Tuesday, December 13, 2011

What economists can learn from weather forecasters

In a speech to the Australian Business Economists Association, the Australian Reserve Bank Governor Mr Glenn Stevens compared weather forecasts to economic forecasts and made some interesting points. One can read the complete speech here(http://www.bis.org/review/r111129d.pdf). Some points he made were
  1. Weather forecasts are based on understanding the big forces. that day's dynamics and explictly state their margin of error/give a range. Also, these are based on huge masses of data
  2. Economic forecasts are similar but do not generally explicitly state margin of error.
  3. Decisions based on economic forecasts may alter the outcome(like policy making, saving, spending) and so the process of economic forecasting is much more difficult. 
 Many financial authors and investors(in particular Mr Howard Mark of Oaktree) have trashed economic forecasts because they are often wrong, because there is little amity among forecasters, and because they have wide margin of errors. In contrast, despite our jokes about the weathermen, their short term forecasts are usually correct.

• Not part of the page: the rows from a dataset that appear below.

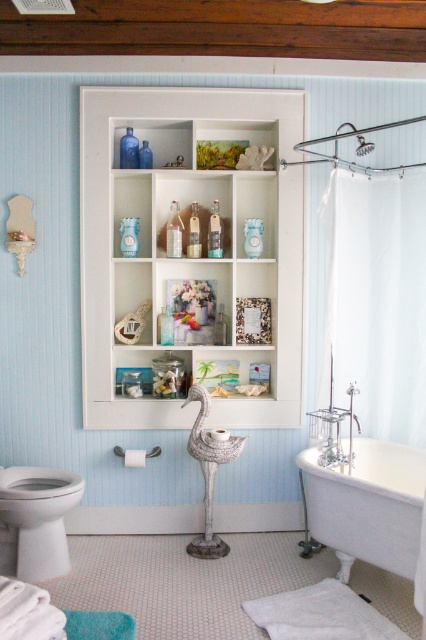 Can you confirm if white matte cabinet at center is wider than white fabric shower curtain at right?

Yes.

Is white matte cabinet at center to the right of white fabric shower curtain at right from the viewer's perspective?

Incorrect, white matte cabinet at center is not on the right side of white fabric shower curtain at right.

Who is more distant from viewer, (146, 221) or (417, 413)?

The point (146, 221) is more distant.

I want to click on white matte cabinet at center, so click(189, 257).

Is white porcelain bathtub at lower right thinner than white glossy toilet bowl at lower left?

No, white porcelain bathtub at lower right is not thinner than white glossy toilet bowl at lower left.

Which is in front, point (316, 480) or point (68, 476)?

Point (316, 480) is in front.

Where is `white porcelain bathtub at lower right`? white porcelain bathtub at lower right is located at coordinates (368, 504).

Which is above, white matte cabinet at center or white glossy toilet bowl at lower left?

white matte cabinet at center is higher up.

Is point (95, 406) farther from viewer compared to point (71, 496)?

Yes.

Between point (288, 380) and point (62, 536), which one is positioned in front?

Point (62, 536) is more forward.

The image size is (426, 640). What are the coordinates of `white matte cabinet at center` in the screenshot? It's located at (189, 257).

But to satisfy the logical side of us that hates ambiguity, forecasts are essential. So how to improve economic forecasts? Apart from not forgetting the big trends, having and using huge data masses of stock price/economic indicators should improve the accuracy. But most importantly, like how auditors are careful to word their audit reports to reflect the limited scope/margin of error, even economic forecasters should do the same, to bring more credibility to the profession.

Friday, August 5, 2011

Role of Distribution Channels in Value Creation

Earlier, it was proudly claimed that human capital was the non replicable asset. But now, with the free agent mentality firmly in place, it is 'real assets' which act as the entry barrier to competition. Even if competitors pay top dollar for the skilled/experienced employee, they may not have the deep pockets to pay superior margins to retailers for stocking the product/service in preference to the incubent. Competition laws intervene, and then the prospect of customer revolt at not getting his/her favorite product/service, would make even the strong hearted wilt. Investors/companies have both identified this trend and that is why
  1. Network economics focuses on building that infrastructure first to obtain captive customers(though regulators may defeat it later by imposing open access) and dealers. 
  2. Telecom companies are leveraging their vast dealer network(point of prescence) and payments expertise, to vye for mobile banking permits
  3. Fertilizer showrooms are turning into FMCG godowns+All in 1 agricultural supermarkets, leveraging that fixed infrastructure in now desired locations(like DCM hariyali)
  4. FMCG entry barriers are high because of the costs, time and issues in setting up distribution network-which would often overlap with the competition's incubent.
  5. Insurance companies/Mutual funds are desperately trying to strike that golden mix between online and offline, as the regulators(SEBI for MF entry load, IRDA for ULIP commissions) are clamping down on commissions and imposing firmer entry conditions for the distributors. 
  6. NPS(New pension scheme) despite being one of the best designed scheme in the globe, is not getting attention/subscribers because of demotivated distribution channels(banks/post offices etc)
  7. Pharma is trying to secure its distribution chain to avoid the estimated 30% fake drugs in India.
  8. Amul's strength is in its lakhs of dealers and milk collectors, who religiously supply milk daily. Besides the supply chain(milk), the distribution chain(showrooms, shops) is also efficient.
As marketing students know(and the above examples illustrate), distribution affects product design, success and company image. The company which cracks the puzzle, may take the ultimate prize of becoming the natural monopolist. So next time you analyze a company, pay attention to this aspect. B2B companies may not have so much issues, but B2C companies directly are impacted.

Sunday, February 27, 2011

Gross or Net Capital flows to use in economic analysis?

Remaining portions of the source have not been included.